If all this makes us seem eccentric, it’s time to shrug our shoulders, because if a University of Exeter study is to be believed, birdwatching is not only enjoyable, it’s also very likely to be good for our health. The English university found a correlation between the number of trees and birds in an urban area, and its residents’ positive mental health. What’s more, wealth levels didn’t come into it. From the rich to the less affluent, everyone benefited, mentally, from the company of birds and trees.
With this in mind, how can those of us with very modest levels of discretionary spending feed the birds without emptying the piggy bank? Read on – because it’s easier than you think!
Target your species
Different bird species enjoy different foods. Rather than feed the entire avian neighbourhood, concentrate only on the species you want to attract, and choose those where feeding will be less costly. Native birds enjoy foods that are often already present (and free) in our gardens, especially those planted to attract them.
Kererū (native wood pigeon), for example, are hungry for tender foliage, flowers and berries. In the colder months, when berries are scarce, kererū greedily gobble down the leaves of kōwhai, broom, willow, elm and poplar.

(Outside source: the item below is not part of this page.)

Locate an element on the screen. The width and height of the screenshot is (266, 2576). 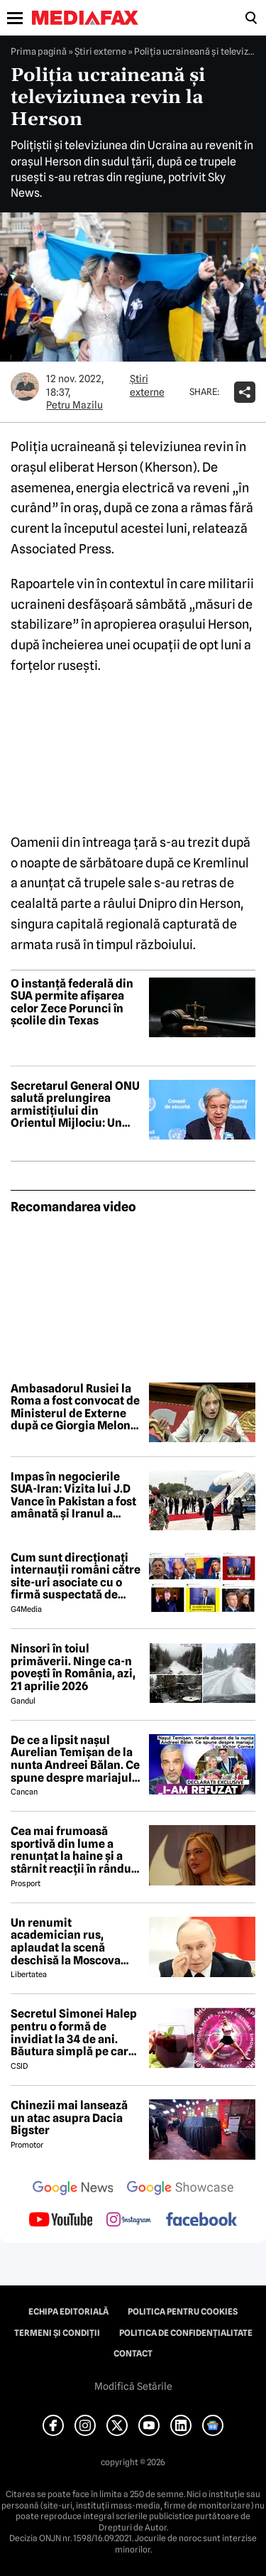 Politica pentru Cookies is located at coordinates (183, 2312).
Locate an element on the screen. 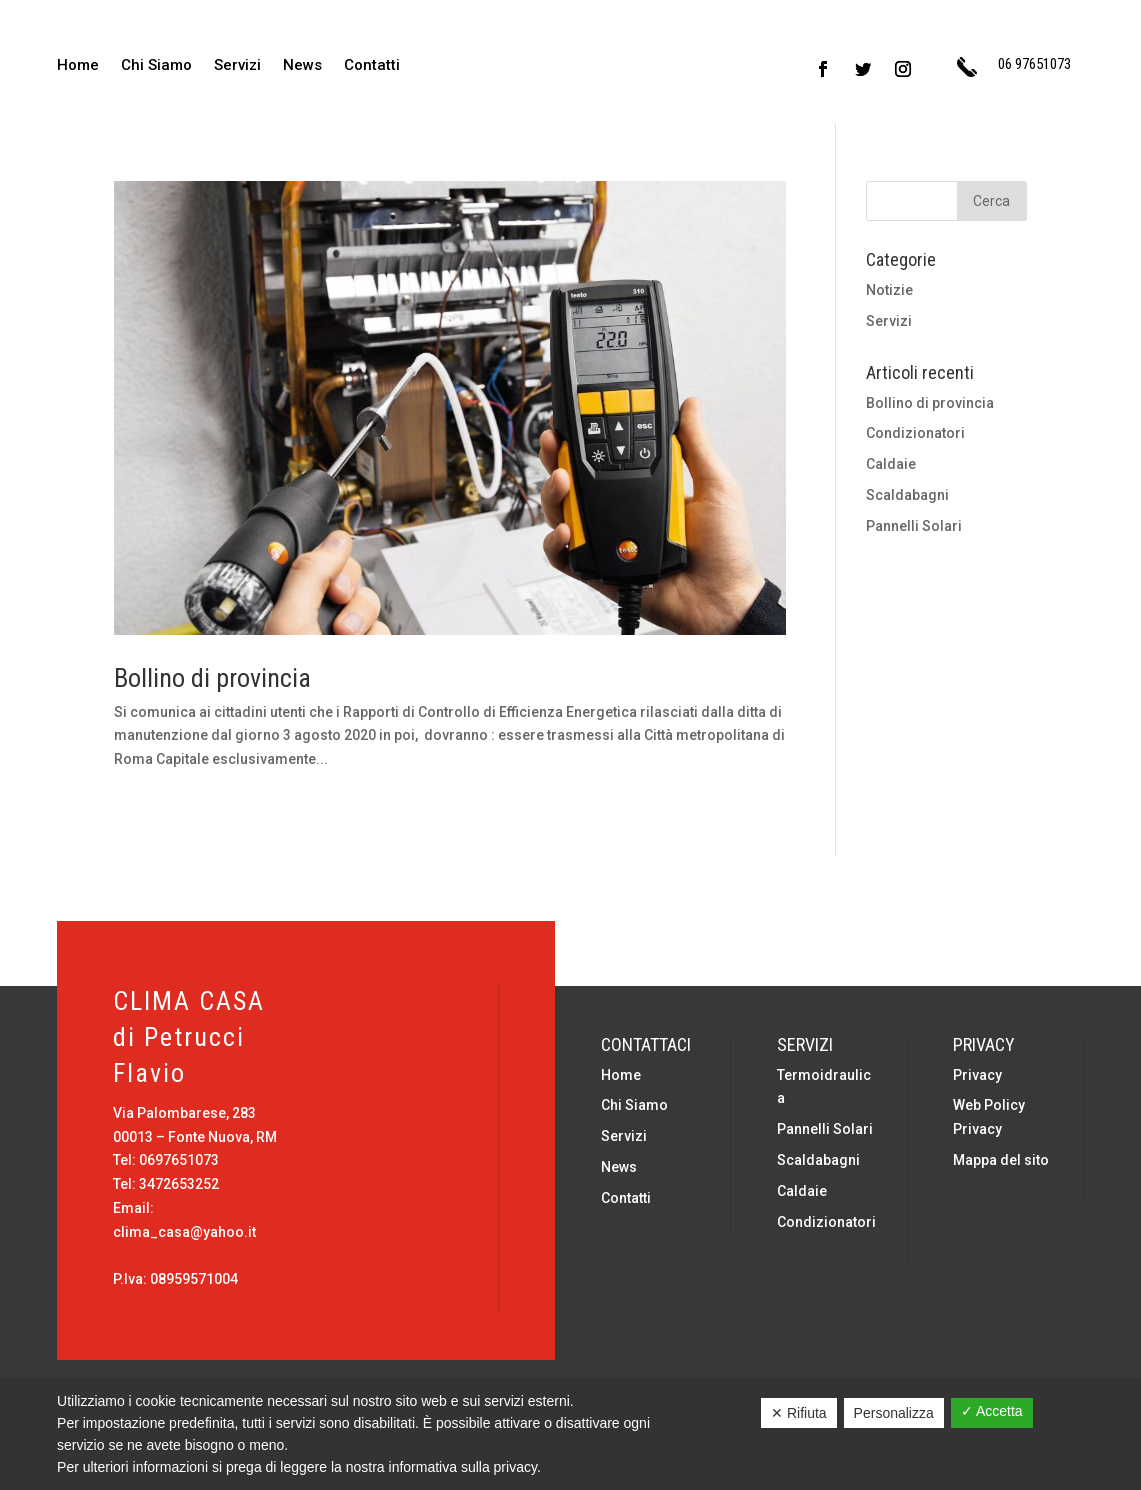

In the coldest parts of the country, one of the first sources of food for kererū are the leaves of kōwhai and tagasaste (tree lucerne). Not only are these trees easy and quick to grow, but their seed comes free and germinates readily. Their flowers bring early colour (and more food for kererū) to the garden. When you notice kōwhai and tagasaste in flower in your neighbourhood, note down their position and return from early to midsummer to collect the seed.